*Instructions for the task*: Each line in the entries below that holds the word "Idalińskiej" belongs in the answer.

Supplied material START

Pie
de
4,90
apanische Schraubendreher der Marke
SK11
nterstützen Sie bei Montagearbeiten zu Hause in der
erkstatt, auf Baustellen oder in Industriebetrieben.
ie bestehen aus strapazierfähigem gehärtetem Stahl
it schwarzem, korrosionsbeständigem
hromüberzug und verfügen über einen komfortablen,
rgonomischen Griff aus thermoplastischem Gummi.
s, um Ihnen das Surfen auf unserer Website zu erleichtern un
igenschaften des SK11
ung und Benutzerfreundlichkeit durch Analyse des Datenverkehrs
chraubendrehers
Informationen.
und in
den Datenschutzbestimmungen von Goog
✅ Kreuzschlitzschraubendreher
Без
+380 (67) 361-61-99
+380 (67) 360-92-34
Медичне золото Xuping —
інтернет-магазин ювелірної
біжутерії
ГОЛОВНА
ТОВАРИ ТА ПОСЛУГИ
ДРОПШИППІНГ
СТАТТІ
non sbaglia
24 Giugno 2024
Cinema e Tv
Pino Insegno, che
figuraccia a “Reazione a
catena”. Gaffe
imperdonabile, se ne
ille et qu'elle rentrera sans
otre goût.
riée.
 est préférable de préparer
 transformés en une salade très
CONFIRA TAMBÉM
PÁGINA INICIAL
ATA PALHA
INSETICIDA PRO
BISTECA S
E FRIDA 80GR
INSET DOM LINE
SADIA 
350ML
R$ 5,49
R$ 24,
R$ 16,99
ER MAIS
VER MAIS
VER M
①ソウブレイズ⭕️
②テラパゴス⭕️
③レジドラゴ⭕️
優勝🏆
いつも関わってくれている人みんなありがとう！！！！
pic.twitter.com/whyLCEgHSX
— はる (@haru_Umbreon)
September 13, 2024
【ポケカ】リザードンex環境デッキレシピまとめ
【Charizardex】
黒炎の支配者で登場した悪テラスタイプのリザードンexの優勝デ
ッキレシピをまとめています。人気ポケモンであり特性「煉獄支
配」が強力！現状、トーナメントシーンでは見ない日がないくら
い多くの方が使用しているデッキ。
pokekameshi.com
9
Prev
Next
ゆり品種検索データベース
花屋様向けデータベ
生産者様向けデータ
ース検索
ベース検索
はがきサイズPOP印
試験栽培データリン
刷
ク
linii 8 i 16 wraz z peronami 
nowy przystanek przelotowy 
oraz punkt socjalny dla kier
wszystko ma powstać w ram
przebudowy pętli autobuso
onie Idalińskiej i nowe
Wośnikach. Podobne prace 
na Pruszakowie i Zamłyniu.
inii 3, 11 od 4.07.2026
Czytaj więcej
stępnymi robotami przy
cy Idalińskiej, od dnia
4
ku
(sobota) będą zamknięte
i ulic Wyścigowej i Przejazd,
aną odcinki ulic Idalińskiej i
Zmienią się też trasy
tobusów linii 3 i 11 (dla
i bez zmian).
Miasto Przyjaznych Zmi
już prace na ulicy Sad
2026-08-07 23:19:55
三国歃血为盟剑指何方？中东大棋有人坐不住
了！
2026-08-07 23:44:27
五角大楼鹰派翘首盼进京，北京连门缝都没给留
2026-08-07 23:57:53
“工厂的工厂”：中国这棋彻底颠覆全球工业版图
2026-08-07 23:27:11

Supplied material END

*Answer box*:
onie Idalińskiej i nowe
cy Idalińskiej, od dnia
aną odcinki ulic Idalińskiej i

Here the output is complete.